Should one Express controller call another?

When you're working on an Express REST API, you may run into a situation where you need to make a call to fetch some data / do some things from your controller and then take that data and do some more things with it...

...and it just so happens you have another controller that returns that data you need / does those same things already.

So naturally the question arises, should you make that controller to controller call?

I mean, if it has what you need... why not, right?

(Spoiler alert: no you shouldn't, but let's look at it in more detail to examine why)

Different scenarios...

There could be a couple reasons why you've found yourself here:

  1. not leveraging services to contain your business logic
  2. you are leveraging services, but you have some leftover business logic in your controller
  3. both controllers have the exact same sequence of service calls (medium to show)

1. Not leveraging services

"Service" is the word you'll most commonly see, but we could call it whatever. What matters here is that a service provides the ability to separate your business logic from the orchestration logic.

Business logic (what goes in the service): logic that doesn’t (usually!) care about validating the request or handling anything framework-specific. It just handles algorithms/rules for processing data, storing of data, fetching data, formatting that data, etc. These rules are usually determined by business requirements.

Orchestration logic (what goes in the controller): takes the incoming HTTP request, does some checking/validation to figure out which service(s) the data from the request should be sent to, and orchestrates those service calls.

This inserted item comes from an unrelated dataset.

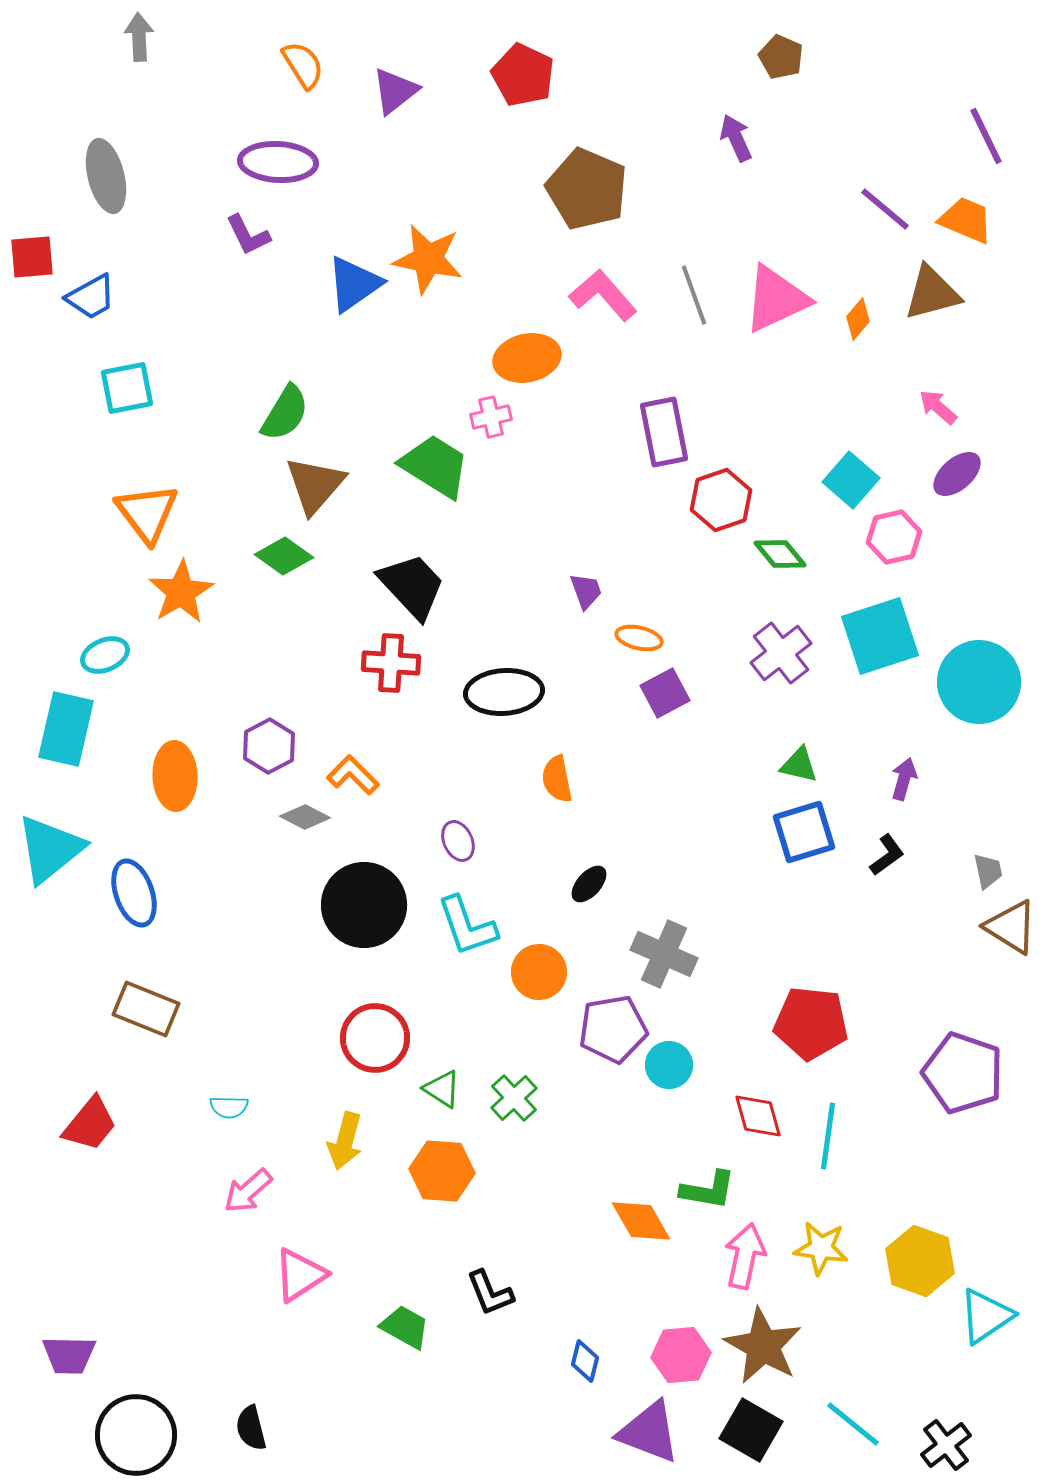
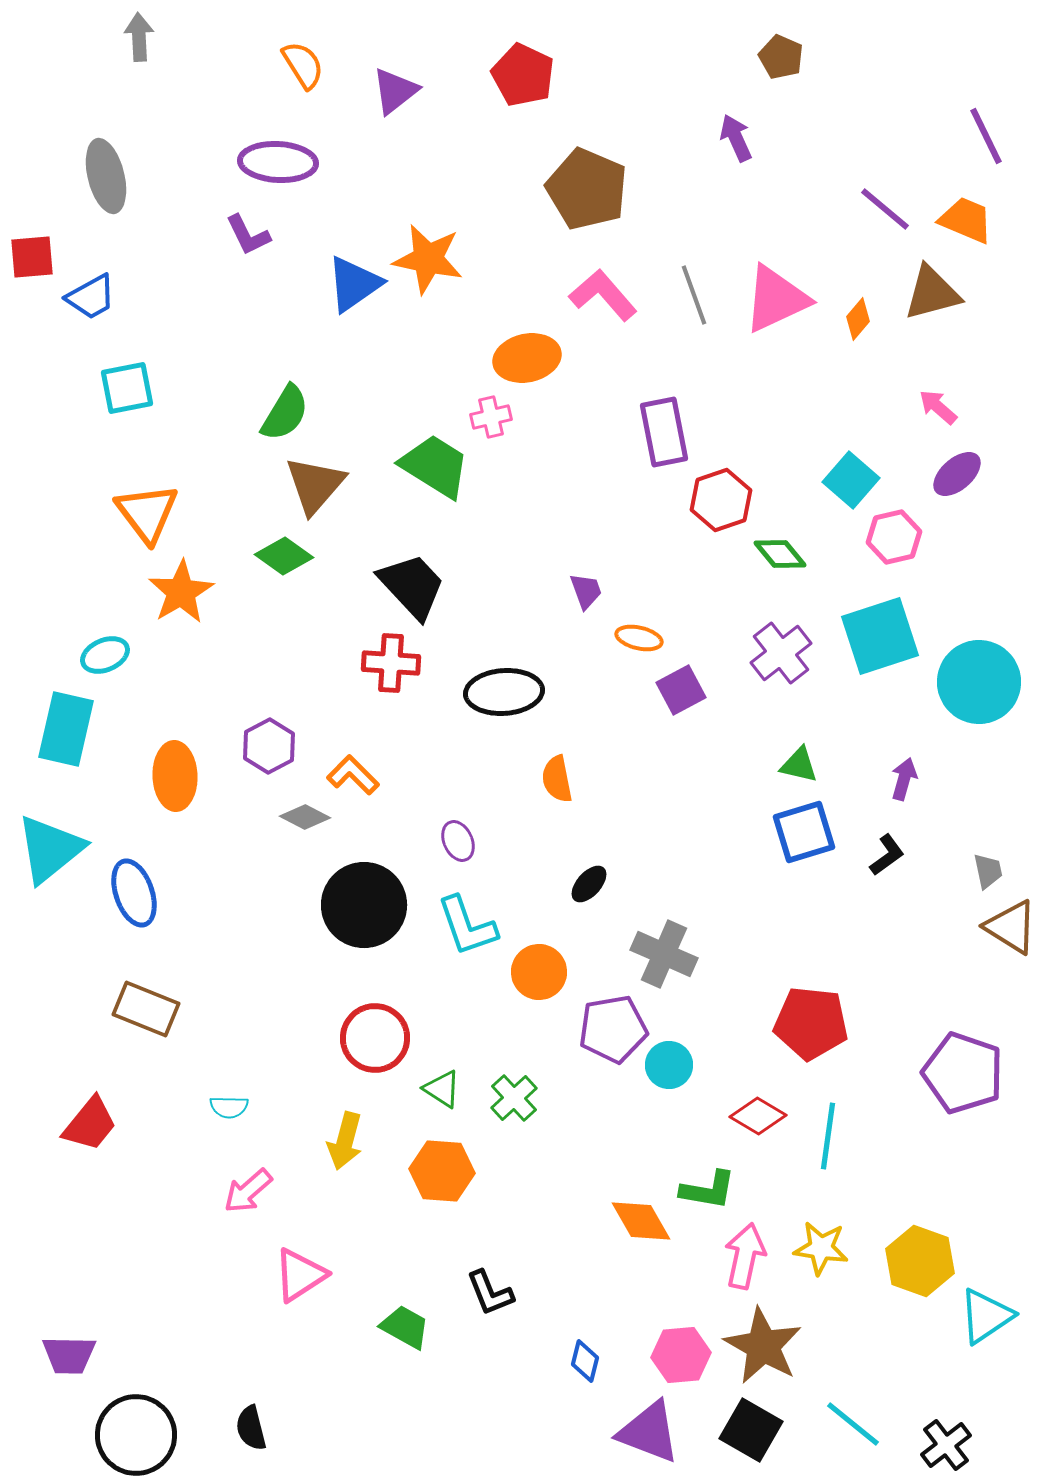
purple square at (665, 693): moved 16 px right, 3 px up
red diamond at (758, 1116): rotated 44 degrees counterclockwise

So if you currently have all your business logic in your controllers, refactor that out into services.

Back to our original question - once that code is in a service, your controller won't need to call that other controller at all. You can just call the service from the controller instead!

Imagine you have a controller that looks like this:

const registerUser = async (req, res, next) => {
  const {userName, userEmail} = req.body
  try {
    // business logic
    // add user to database
    const client = new Client(getConnection())
    await client.connect()
 
    await client.query(`INSERT INTO users (userName) VALUES ('${userName}');`)
    await client.end()
 
    // business logic
    // send registration confirmation email to user
    const ses = new aws.SES()
 
    const params = {...}
 
    await ses.sendEmail(params) 
 
    res.sendStatus(201)
    next()
  } catch(e) {
    console.log(e.message)
    res.sendStatus(500) && next(error)
  }
}

If you have another controller that also needs to add a user to the database - you might be tempted to call the function that belongs to this controller, from that other controller.

Not only would you have to deal with sending the Express req object through from one controller to the other, this results in very tight coupling. Not to mention, you might not need to send the email that the controller function above does... you might just want to add the user.

If we pulled out the code for adding a user to the database into a "User Service" file, and the code for sending an email into an "Email Service" file, we could reuse those services across whatever controllers we wanted.

And controllers wouldn't need to talk to each other at all!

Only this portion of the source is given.